The researchers offer some ideas as to why these observational results diverge from those of RCTs, showing more acute MI for TAVI. “In the pivotal randomized trials, patients with CAD were carefully selected following revascularization or with clear strategies for management, whereas this analysis reflects real-world experience where many patients with CAD may not have undergone prior revascularization, particularly in the TAVR group,” they write, adding that more research should be done to tease out predictors of acute MI after aortic valve replacement.
Rodés-Cabau also drew attention to the lack of invasive treatment, with fewer than half of STEMI patients undergoing PCI. This decision may be valid, he acknowledged. “Many of these patients are really frail, etc.” It stands to reason, however, that “if you have decided to do a TAVR procedure, it seems that if a patient has an MI within a month following this procedure, you should do everything,” Rodés-Cabau said, stressing the need for careful evaluation when AVR patients return with an acute MI. “I think that there is room definitely for improvement, and for more research projects in this particular field.”
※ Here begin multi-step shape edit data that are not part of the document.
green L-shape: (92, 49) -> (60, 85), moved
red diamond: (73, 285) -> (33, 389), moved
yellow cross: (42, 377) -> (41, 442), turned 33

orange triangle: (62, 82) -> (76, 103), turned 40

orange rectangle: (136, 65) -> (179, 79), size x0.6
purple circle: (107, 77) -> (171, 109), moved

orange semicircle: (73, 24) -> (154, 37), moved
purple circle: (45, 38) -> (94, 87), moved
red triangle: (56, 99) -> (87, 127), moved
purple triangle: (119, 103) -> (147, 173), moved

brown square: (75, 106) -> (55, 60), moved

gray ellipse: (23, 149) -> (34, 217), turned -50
One thing to take into account is that these acute MI patients may present to hospitals with no TAVI experience, where physicians may be less familiar with the unique aspects of post-TAVI PCI, Rodés-Cabau observed.
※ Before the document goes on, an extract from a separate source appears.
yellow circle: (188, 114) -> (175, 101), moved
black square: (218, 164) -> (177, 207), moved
Educational programs are needed to ensure operators have the right skills, “because these patients will be more and more frequent. And we have to deal with these potential difficulties or challenges related to the fact that the patient has a valve prostheses that many times covers or extends beyond the coronary ostia,” he noted. These features in general don’t present a big problem, said Rodés-Cabau, but can do so for clinicians not accustomed to seeing them.
Isogai pointed out that optimal management of CAD among AVR recipients, especially when it comes to TAVI, is still under discussion. Randomized controlled trials including COMPLETE TAVR, CT-CA, FORTUNA, TCW, FAITAVI, ACTIVATION, and NOTION-3 will add to the knowledge base, he predicted, as will observational studies tracing how coronary status before AVR is linked to acute MI after the procedure.
Isogai T, Saad AM, Ahuja KR, et al. Incidence, treatment, and outcomes of acute myocardial infarction following transcatheter or surgical aortic valve replacement. Catheter Cardiovasc Interv. 2021;Epub ahead of print.
- Isogai and Kapadia report no relevant conflicts of interest.
- Rodés-Cabau has received institutional research grants from Edwards Lifesciences, Medtronic, and Boston Scientific; and holds the Research Chair “Fondation Famille Jacques Larivière” for the Development of Structural Heart Disease Interventions.